Keysha Goodwin, a parent of a high school student in town, said the “unfortunate conditions” in public school buildings, including mold, mildew and lead, made them cautious about sending their son back to school.
“I would expect our government to invest in our youth quickly,” she said. “You can invest in Under Armor, you can invest in a juvenile detention center. So please do what to do, support the blueprint and invest in our youth. “
The Bradford case is pending and pending in Baltimore City Circuit Court. Since the process is unlikely to begin before the end of this school year, plaintiffs are calling on heads of state to increase resources for city schools in the upcoming legislature.
First, they call on the General Assembly to lift Hogan’s veto on the Blueprint for Maryland’s Future (the Education Reform Act) and the Built Learning Act, which would have provided $ 2.2 billion in additional school building funding across the state. The blueprint bill would have helped close, if not entirely, the funding gap for city schools, plaintiffs said.
The revenue from online sales tax has generated enough revenue to fund the education reforms included in the Blueprint Act through fiscal 2026, legislative analysts said this week. The state also has a surplus in its Rainy Day Fund, which is over $ 1 billion, he continued.
Legislators should also pass laws to provide immediate funding to low-income families, English learners, and special needs students in Baltimore City and to prioritize funding for counties with the greatest adequacy gaps, including Baltimore City, Prince George’s County, and Caroline Counties. said the groups.
Plaintiffs are also calling for a fiscal 2022 budget that includes “bridge funding” to help school districts fill gaps in their budgets while they wait for the blueprint to be fully funded.
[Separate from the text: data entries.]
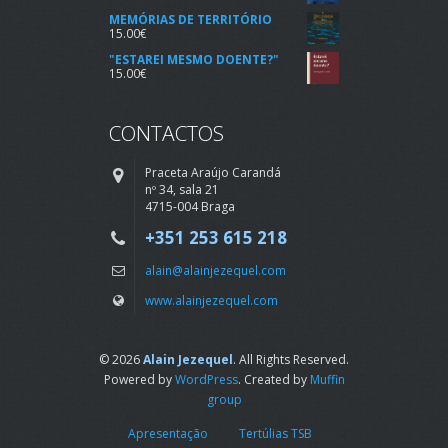
MEMÓRIAS DE TERRITÓRIO
15.00
€
"ESTAREI MESMO DOENTE?"
15.00
€
CONTACTOS
Praceta Araújo Carandá
nº 34, sala 21
4715-004 Braga
+351 253 615 218
alain@alainjezequel.com
www.alainjezequel.com
© 2026
Alain Jezequel
. All Rights Reserved.
Powered by
WordPress
. Created by
Muffin
group
Apresentação
Tertúlias TSB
The state should also provide additional funding to address the challenges caused by the COVID-19 pandemic and to reimburse districts that have devoted significant amounts to implementing virtual learning, the plaintiffs wrote. Additional tutoring, adequate computing equipment, and Internet services are essential for students with the greatest learning loss, Patinella said.
In addition, school districts should be held harmless for declines in enrollment due to the pandemic, which would otherwise trigger a loss of funding, Patinella said.
“We urge you to view the 2022 fiscal year budget and legislative period as an opportunity to recognize the lack of resources for city schools, to stop the impact of underfunded education on generations, and to make these communities whole before that Court has the opportunity to act on the second petition of the plaintiff in court, “concluded the plaintiffs in the letter.